Ha allenato entrambe nel decennio d’oro della Serie A. Con il Napoli Rino Marchesi è arrivato a un passo da un miracolo, forse passato sottotraccia: a cinque turni dal termine del campionato, nel 1981 gli azzurri trascinati dall’olandese Rudy Krol – unica stella della squadra – erano primi insieme a Juve e Roma. Finirono terzi, fatale fu la sconfitta in casa con il Perugia. Sempre negli anni Ottanta, sulla panchina della Juventus ha invece osservato da vicino il declino fisico di Michel Platini e le ultime partite di Gaetano Scirea.
Il tecnico lombardo, 86 anni, ci presenta così la supersfida che si gioca stasera allo Stadio Maradona: «Il Napoli ha un’occasione importante. Vincere significherebbe davvero dare una spallata al torneo, nonostante ci siano ancora 20 partite per colmare le distanze». Secondo Marchesi, il Napoli ha mostrato nel successo con la Sampdoria di essere tornato a pieni giri: «Ho rivisto una squadra che corre, che sta bene. Con l’Inter ha pagato la lunga sosta, d’altronde in quelle settimane molte squadre hanno lavorato per partire subito forte. Il vantaggio degli azzurri è la qualità della rosa, non ci sono titolari e riserve, anche se Osimhen è devastante: un attaccante che avrebbe fatto sfracelli anche ai tempi di Maradona o Platini.
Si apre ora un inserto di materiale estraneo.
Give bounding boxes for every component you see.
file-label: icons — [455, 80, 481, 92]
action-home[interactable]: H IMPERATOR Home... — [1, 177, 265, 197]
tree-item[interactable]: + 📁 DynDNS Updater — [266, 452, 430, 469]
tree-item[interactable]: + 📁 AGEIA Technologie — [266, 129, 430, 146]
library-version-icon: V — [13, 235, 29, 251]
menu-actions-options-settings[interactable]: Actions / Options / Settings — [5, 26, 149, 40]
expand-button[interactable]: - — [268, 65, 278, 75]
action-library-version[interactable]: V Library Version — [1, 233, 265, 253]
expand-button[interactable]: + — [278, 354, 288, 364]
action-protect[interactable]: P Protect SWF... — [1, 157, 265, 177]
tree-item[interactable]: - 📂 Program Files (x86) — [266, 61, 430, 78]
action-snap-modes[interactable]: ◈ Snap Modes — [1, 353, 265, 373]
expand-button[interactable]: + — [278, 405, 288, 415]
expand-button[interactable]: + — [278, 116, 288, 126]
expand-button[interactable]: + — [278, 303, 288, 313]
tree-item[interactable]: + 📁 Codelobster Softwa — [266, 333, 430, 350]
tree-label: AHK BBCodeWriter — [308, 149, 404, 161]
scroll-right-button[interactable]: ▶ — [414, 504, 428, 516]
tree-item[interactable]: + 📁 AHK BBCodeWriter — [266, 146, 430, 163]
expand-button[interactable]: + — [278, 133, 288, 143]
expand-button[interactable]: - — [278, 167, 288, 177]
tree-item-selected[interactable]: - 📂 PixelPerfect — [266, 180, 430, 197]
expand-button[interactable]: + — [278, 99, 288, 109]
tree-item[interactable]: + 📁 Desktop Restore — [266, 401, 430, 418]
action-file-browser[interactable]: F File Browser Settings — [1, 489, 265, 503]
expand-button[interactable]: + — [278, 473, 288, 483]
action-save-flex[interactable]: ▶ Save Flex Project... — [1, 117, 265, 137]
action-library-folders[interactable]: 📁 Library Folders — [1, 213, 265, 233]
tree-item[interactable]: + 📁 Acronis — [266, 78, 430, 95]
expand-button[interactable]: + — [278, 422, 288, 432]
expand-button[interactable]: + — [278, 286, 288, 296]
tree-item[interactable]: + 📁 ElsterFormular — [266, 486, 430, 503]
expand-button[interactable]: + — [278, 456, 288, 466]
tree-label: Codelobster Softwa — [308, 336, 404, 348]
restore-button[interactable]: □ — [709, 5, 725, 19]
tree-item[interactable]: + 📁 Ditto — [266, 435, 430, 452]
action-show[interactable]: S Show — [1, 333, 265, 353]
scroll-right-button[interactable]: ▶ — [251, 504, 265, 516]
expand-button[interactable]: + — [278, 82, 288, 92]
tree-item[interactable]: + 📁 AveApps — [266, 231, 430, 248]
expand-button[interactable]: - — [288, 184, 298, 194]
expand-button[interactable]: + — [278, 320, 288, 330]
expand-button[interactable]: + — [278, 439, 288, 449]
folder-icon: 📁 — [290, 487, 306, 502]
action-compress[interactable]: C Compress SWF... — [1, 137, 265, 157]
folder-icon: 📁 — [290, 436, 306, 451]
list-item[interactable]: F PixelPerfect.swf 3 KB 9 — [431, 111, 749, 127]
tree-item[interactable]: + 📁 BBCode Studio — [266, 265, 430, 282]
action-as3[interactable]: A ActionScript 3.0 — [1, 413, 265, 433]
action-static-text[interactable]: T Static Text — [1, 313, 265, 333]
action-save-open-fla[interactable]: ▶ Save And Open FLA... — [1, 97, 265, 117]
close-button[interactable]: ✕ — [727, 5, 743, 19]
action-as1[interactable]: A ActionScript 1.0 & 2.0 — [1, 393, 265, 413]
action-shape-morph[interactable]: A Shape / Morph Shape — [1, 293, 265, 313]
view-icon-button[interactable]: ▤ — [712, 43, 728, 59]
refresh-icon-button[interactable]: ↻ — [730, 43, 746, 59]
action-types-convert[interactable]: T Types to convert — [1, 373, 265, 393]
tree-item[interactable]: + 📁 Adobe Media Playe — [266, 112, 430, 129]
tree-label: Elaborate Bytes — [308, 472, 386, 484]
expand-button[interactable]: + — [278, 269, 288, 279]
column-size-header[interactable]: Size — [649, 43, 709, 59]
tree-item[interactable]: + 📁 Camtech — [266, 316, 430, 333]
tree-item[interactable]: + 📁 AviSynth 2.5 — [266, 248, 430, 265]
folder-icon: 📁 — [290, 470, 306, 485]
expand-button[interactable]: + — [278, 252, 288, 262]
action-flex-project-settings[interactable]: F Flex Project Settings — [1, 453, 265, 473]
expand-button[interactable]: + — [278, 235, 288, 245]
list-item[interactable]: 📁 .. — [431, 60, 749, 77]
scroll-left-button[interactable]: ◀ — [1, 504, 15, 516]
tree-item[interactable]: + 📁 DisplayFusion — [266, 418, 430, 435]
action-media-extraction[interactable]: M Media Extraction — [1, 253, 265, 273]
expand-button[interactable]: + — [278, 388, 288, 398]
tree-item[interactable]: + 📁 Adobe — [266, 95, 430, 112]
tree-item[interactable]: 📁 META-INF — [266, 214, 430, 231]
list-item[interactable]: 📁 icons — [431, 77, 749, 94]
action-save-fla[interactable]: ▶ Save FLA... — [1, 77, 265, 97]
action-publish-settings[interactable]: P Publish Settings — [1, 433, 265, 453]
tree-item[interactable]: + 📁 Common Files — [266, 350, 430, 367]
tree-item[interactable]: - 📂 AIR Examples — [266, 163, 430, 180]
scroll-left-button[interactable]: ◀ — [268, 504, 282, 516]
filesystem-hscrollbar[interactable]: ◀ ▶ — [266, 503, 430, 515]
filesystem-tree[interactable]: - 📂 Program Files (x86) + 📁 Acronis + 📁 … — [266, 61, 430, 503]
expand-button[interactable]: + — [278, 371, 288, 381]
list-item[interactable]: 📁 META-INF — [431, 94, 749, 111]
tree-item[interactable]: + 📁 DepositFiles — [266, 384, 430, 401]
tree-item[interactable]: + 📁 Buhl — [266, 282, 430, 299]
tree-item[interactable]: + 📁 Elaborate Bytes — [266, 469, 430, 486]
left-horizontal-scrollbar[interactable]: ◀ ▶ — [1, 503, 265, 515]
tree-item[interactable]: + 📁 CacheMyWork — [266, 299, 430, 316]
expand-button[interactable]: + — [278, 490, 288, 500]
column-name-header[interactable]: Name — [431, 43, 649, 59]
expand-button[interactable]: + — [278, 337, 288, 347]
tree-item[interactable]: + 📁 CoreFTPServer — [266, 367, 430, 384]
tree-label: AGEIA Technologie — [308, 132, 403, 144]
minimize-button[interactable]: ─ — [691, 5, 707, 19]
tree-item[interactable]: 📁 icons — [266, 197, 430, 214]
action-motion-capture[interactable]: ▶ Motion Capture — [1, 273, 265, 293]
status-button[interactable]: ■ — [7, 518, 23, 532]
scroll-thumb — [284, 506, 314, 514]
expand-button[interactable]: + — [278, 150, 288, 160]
Invece Allegri non ha potuto sinora disporre di elementi come Vlahovic, Pogba, Di Maria e Chiesa, che certamente avranno un peso una volta rientrati». A suo giudizio la Juventus «ha un organico straordinario, al pari dell’Inter che è un po’ indietro in classifica, mentre il Milan continua a perdere pezzi. Sono convinto che i bianconeri andranno oltre l’obiettivo minimo di finire tra le prime quattro, indicato da Allegri. Fa solo pretattica: dopo otto vittorie consecutive e il rientro dei migliori, vogliono il titolo. Ma il Napoli è nettamente favorito, qualunque sia il risultato della gara di stasera».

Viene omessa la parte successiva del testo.